A bid to turn a shop storeroom into two flats in Dalkeith High Street was rejected after its attempt to create outdoor space for the new tenants were branded “seriously poor”.

The proposed flat site on Dalkeith High Street.
The proposed flat site on Dalkeith High Street.

Midlothian Council’s planning officers rejected the proposal by Edinburgh-based Northfield Capital Ltd after it included no garden space or parking for the new homes.

And it described a “!lightwell” designed into the building to create natural light for the flats as not enough to make up for the lack of garden or window views.

Applicants said the lightwell would “allow the apartments to gain considerable natural light to all habitable rooms and with the incorporation of planting will provide a shared external amenity”.

However refusing planning permission for the flats, planning officers said the windows for the new flats would overlook each other and criticised a lack of “outward facing windows”.

They said: “It is also noted that the use of the lightwell as one of the main sources of natural light to the properties leads there to be a lack of outward facing windows serving the dwellings, particularly proposed apartment two which is not served by any other windows other than those facing into the proposed lightwell.
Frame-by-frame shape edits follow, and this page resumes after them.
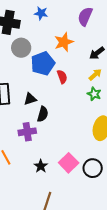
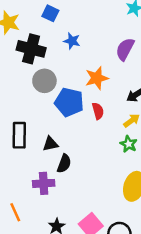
blue pentagon: (43, 64) -> (69, 102), turned 30
red semicircle: (62, 77) -> (98, 111), moved

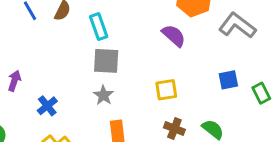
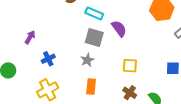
cyan rectangle: (99, 27) -> (94, 13), turned -60
purple semicircle: (174, 36) -> (119, 29), moved

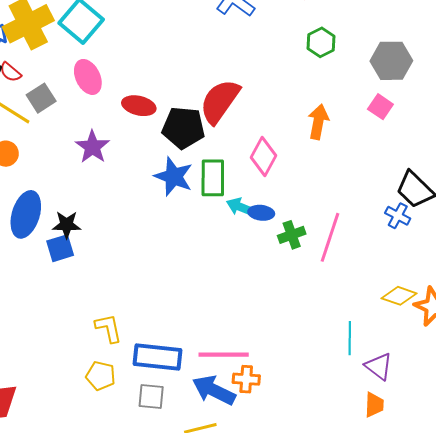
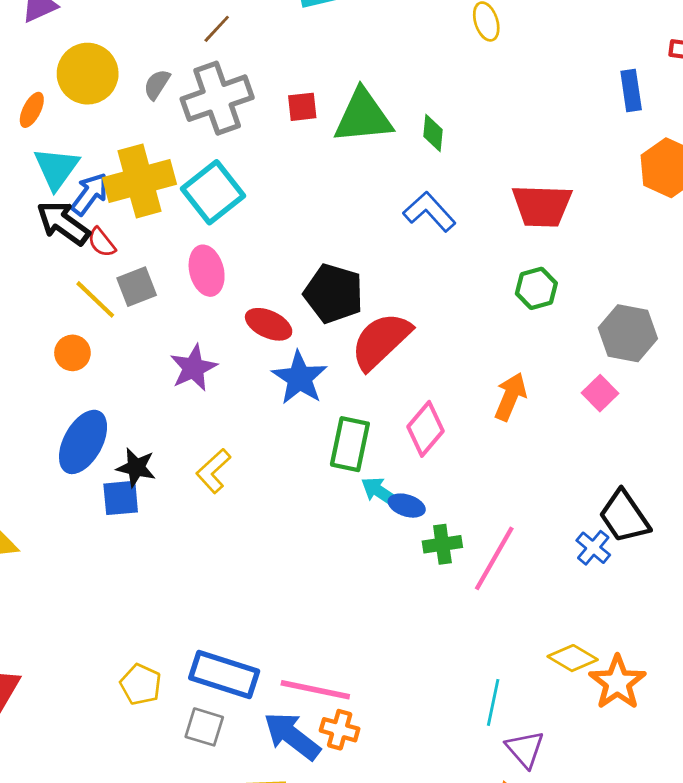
black pentagon: (183, 128) -> (334, 293), moved
blue star: (174, 177) -> (300, 378), moved
yellow L-shape: (109, 328) -> (213, 471), moved, turned -132

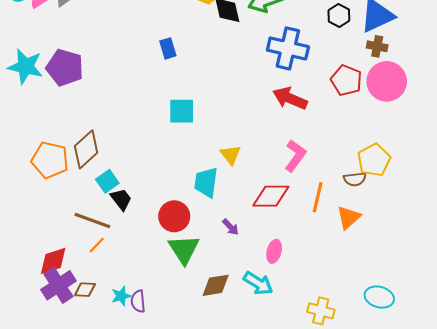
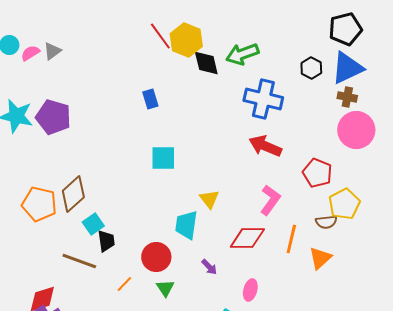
red pentagon: (346, 80) -> (317, 173), moved
black trapezoid: (121, 199) -> (106, 241), turned 30
orange line: (97, 245) -> (124, 284), moved
green triangle: (184, 249) -> (165, 288), size x0.6

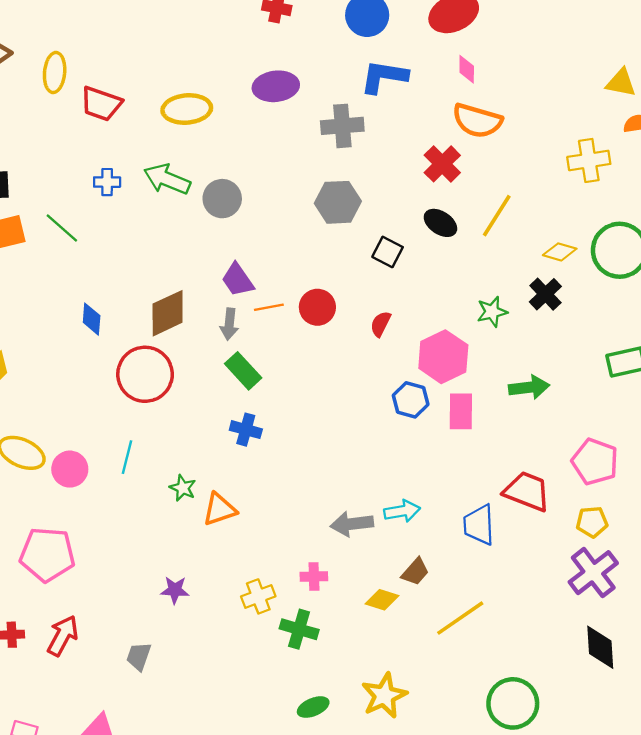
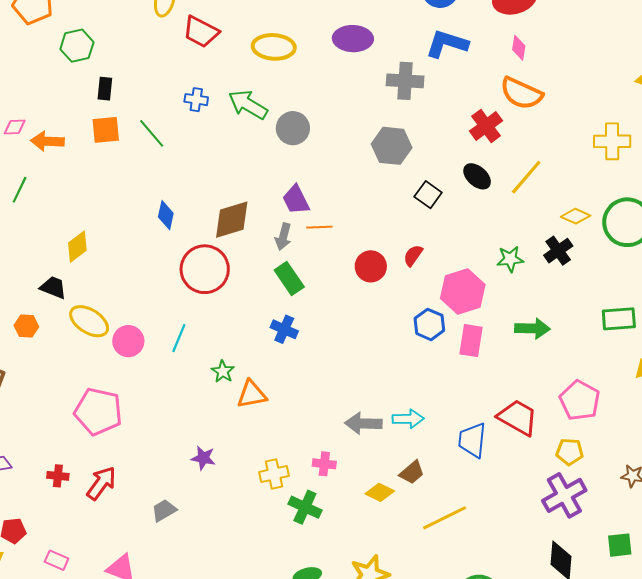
red circle: (317, 307) -> (371, 266), moved
gray trapezoid: (139, 656) -> (164, 510), turned 32

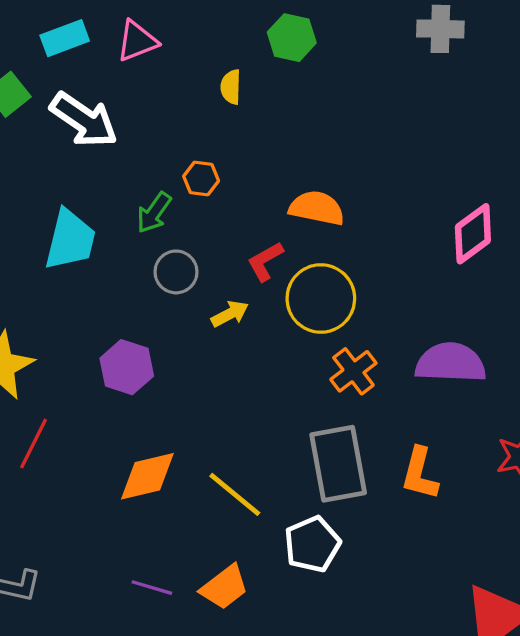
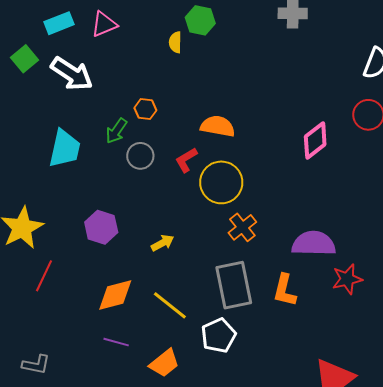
yellow semicircle: (231, 87) -> (175, 42), moved
gray circle: (176, 272) -> (140, 156), moved
yellow arrow: (230, 314) -> (163, 243), moved
purple semicircle: (451, 363) -> (314, 244), moved
purple line: (152, 588) -> (116, 342), moved

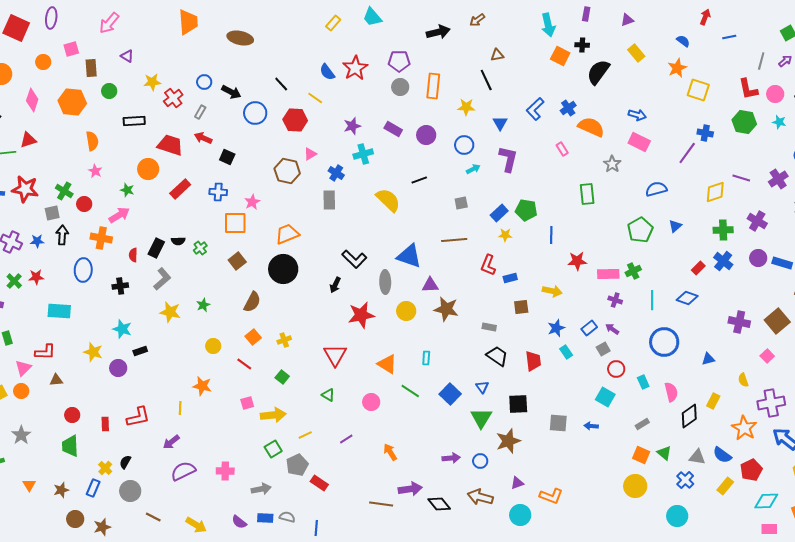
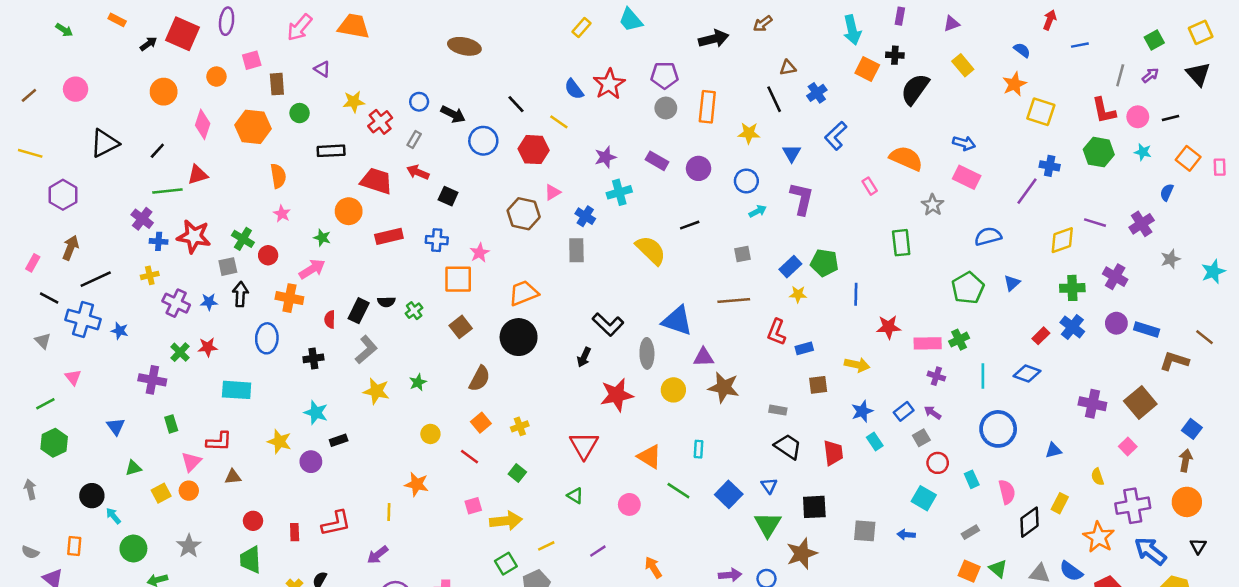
orange trapezoid: (188, 22) -> (354, 26), moved, turned -76
blue cross: (568, 108) -> (817, 93), moved
red rectangle: (180, 189) -> (389, 236), turned 30

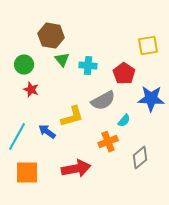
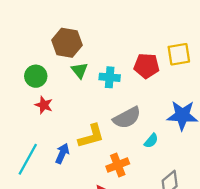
red pentagon: (124, 74) -> (147, 66), moved, turned -30
blue arrow: (47, 132) -> (62, 153), turned 78
orange cross: (108, 142) -> (118, 165), moved

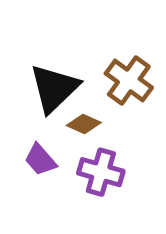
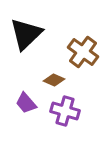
black triangle: (54, 88) -> (26, 34), moved

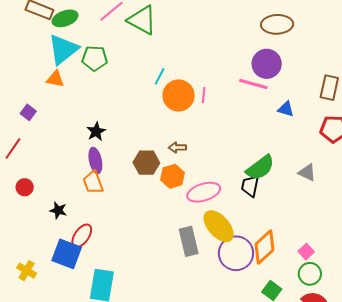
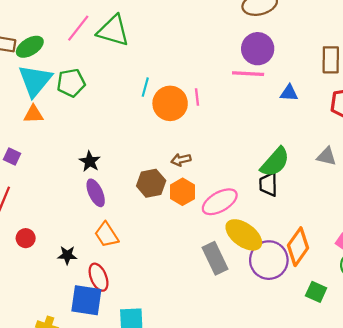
orange trapezoid: (93, 182) -> (107, 235), moved
red ellipse: (82, 236) -> (99, 277), turned -45

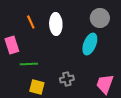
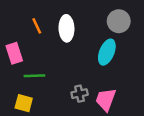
pink trapezoid: (105, 84) -> (106, 100), moved
yellow square: (37, 87) -> (24, 103), moved

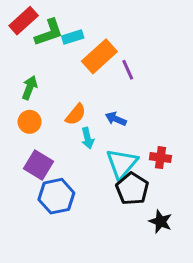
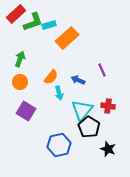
purple line: (128, 70) -> (102, 70), moved
blue hexagon: (56, 196) -> (59, 145), moved

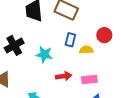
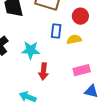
red circle: (104, 35) -> (80, 16), moved
red arrow: (64, 76) -> (43, 71), moved, turned 112

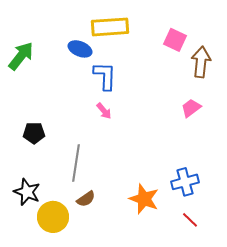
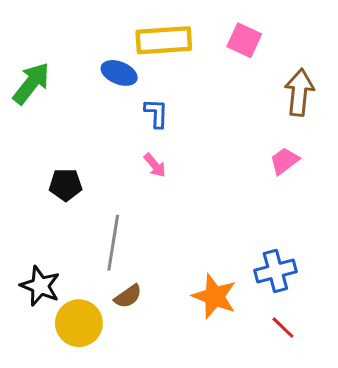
pink square: (175, 40) -> (244, 40), moved
blue L-shape: (105, 76) -> (156, 113), size x0.7
black pentagon: (34, 133) -> (66, 185), moved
“The standard of amenity associated with the development is not sufficiently high so as to mitigate against the lack of garden ground.

“With regards to standards of residential amenity the proposed development is very poor and accommodation of this level of amenity should not be encouraged.”

Planners rejected the proposals for the storage area above M&Co on the town’s High Street in April, ruling the proposed flats did not “benefit from adequate usable amenity space, would have a poor outlook and seriously poor levels of amenity”.

The applicants appealed to Scottish Ministers pointing out two other flats have been allowed to be built in the same building in the past, without garden space.

However the appeal was this week dismissed after it was ruled it would have to go before the council’s own Local Review Body for a decision and did not fall into Scottish Ministers’ remit.